ASSIGNED TASK =
Please print the entries below exactly, from the line with "に分けてご紹介いたします。" through the line with "Codigo de Fabricante: 422000", including both of those lines and leaving out all others.

PROVIDED RECORDS =
------------------------------------------------------------------------
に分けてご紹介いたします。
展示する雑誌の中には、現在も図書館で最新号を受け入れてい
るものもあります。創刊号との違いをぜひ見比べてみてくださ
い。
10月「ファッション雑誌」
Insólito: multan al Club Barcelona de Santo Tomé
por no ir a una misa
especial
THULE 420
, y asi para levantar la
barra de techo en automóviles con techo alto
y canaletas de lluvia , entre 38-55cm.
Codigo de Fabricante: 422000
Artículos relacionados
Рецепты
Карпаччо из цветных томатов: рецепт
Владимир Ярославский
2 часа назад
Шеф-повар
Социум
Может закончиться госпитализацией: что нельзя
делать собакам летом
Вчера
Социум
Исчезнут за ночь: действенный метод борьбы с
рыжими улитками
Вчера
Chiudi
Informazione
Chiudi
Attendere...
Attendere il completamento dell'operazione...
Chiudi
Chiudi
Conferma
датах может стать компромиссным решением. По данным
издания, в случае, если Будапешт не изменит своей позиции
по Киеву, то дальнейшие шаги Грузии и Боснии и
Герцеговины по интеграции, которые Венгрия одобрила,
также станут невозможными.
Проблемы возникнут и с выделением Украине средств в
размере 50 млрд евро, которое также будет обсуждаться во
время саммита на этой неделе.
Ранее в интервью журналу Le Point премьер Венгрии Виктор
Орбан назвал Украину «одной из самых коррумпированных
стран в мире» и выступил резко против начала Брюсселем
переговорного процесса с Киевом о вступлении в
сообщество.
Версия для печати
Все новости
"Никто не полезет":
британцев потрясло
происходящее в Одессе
------------------------------------------------------------------------
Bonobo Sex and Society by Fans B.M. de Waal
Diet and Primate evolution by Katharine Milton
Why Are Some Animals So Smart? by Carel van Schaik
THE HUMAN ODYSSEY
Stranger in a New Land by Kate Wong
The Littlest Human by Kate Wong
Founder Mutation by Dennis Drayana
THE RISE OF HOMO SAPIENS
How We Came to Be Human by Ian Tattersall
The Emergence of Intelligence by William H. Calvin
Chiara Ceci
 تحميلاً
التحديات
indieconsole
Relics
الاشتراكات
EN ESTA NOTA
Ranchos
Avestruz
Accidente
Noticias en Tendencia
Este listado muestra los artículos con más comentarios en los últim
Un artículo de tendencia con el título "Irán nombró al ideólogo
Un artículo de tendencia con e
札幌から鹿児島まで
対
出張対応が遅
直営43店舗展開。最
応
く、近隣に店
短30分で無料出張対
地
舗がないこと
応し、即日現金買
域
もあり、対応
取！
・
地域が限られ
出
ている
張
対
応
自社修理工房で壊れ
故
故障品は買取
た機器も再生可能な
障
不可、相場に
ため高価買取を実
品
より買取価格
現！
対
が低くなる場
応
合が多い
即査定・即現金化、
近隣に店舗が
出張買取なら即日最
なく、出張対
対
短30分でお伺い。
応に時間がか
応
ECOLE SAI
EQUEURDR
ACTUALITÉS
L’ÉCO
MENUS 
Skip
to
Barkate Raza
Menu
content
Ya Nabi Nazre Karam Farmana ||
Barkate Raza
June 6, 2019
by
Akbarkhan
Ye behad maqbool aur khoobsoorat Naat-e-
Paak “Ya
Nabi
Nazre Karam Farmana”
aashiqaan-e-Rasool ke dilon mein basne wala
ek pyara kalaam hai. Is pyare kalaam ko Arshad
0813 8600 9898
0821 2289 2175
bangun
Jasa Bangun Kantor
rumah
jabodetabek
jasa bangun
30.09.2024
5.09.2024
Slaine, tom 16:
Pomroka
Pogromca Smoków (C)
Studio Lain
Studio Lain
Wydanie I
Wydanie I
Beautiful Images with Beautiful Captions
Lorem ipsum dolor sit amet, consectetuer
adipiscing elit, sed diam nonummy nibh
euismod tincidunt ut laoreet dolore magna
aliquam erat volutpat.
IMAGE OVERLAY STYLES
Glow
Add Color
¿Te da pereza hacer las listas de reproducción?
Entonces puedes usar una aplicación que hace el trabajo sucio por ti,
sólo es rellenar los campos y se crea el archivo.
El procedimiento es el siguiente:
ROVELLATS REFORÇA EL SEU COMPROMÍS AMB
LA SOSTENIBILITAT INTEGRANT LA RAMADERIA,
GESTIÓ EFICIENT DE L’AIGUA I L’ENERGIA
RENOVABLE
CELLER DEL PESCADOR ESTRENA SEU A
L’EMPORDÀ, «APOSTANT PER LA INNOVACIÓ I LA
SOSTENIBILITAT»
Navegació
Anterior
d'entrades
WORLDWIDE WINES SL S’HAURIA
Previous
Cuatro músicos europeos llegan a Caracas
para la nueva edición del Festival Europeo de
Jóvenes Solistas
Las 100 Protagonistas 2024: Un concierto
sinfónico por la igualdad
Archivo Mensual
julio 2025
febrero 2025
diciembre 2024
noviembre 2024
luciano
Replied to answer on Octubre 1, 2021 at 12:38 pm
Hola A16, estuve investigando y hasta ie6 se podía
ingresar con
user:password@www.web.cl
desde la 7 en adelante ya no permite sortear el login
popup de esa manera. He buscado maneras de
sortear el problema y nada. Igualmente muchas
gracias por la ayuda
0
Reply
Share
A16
------------------------------------------------------------------------
ANSWER FOR THIS EXERCISE =
に分けてご紹介いたします。
展示する雑誌の中には、現在も図書館で最新号を受け入れてい
るものもあります。創刊号との違いをぜひ見比べてみてくださ
い。
10月「ファッション雑誌」
Insólito: multan al Club Barcelona de Santo Tomé
por no ir a una misa
especial
THULE 420
, y asi para levantar la
barra de techo en automóviles con techo alto
y canaletas de lluvia , entre 38-55cm.
Codigo de Fabricante: 422000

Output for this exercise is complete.